No Record, New Trial

Some state court litigators scoff at the need for paying for a court reporter’s presence at trial. But the importance of having an adequate record on appeal cannot be over-emphasized. In some instances, the absence of a record has caused the courts to dismiss an appeal entirely. But the Fifth DCA recently went one step further and ordered a new trial, even though a technological malfunction, not party failure to preserve the record, was to blame for the lack of a transcript.

Practice Lesson: If there is any chance of appealable error — and isn’t there always? — ensure you get a transcript!

Electronic Filing in the Florida Courts

The Florida Supreme Court this week issued an administrative order (.pdf) setting standards for electronic access to the courts. By Ocober 1, 2009, the clerks of court are supposed to implement The Florida Courts E-Portal, which will serve as a central location for filing and retrieving court dockets.

There are some interesting tidbits.
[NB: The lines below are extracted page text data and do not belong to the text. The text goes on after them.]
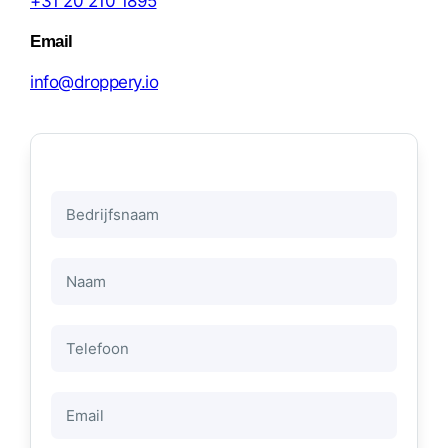
+31 20 210 1895
Email
info@droppery.io
Bedrijfsnaam
Naam
*
Telefoon
Email
*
If the system is down for more than an hour, the due date of a filing may be automatically moved to the next business day. The court intends to adopt a rule to establish when an e-filing is accomplished for purposes of the record. Like the federal courts, the new state court system will allow for electronic signatures in the “s/John Doe” format, from litigants as well as judges.

In the meantime, all five of Florida’s intermediate appellate courts have a standing administrative order about when electronic filing of motions or briefs to that court is required or encouraged. Until the new standards are implimented, such filing is accomplished by e-mail. And since there is no mention of these requirements in the Florida Rules of Appellate Procedure, they can be a gotcha if you are not aware. For your reference, here are links to all of the standing orders on e-filing in the Courts of Appeal.

Coming soon

The Florida Appellate Procedure weblog is awaiting cert.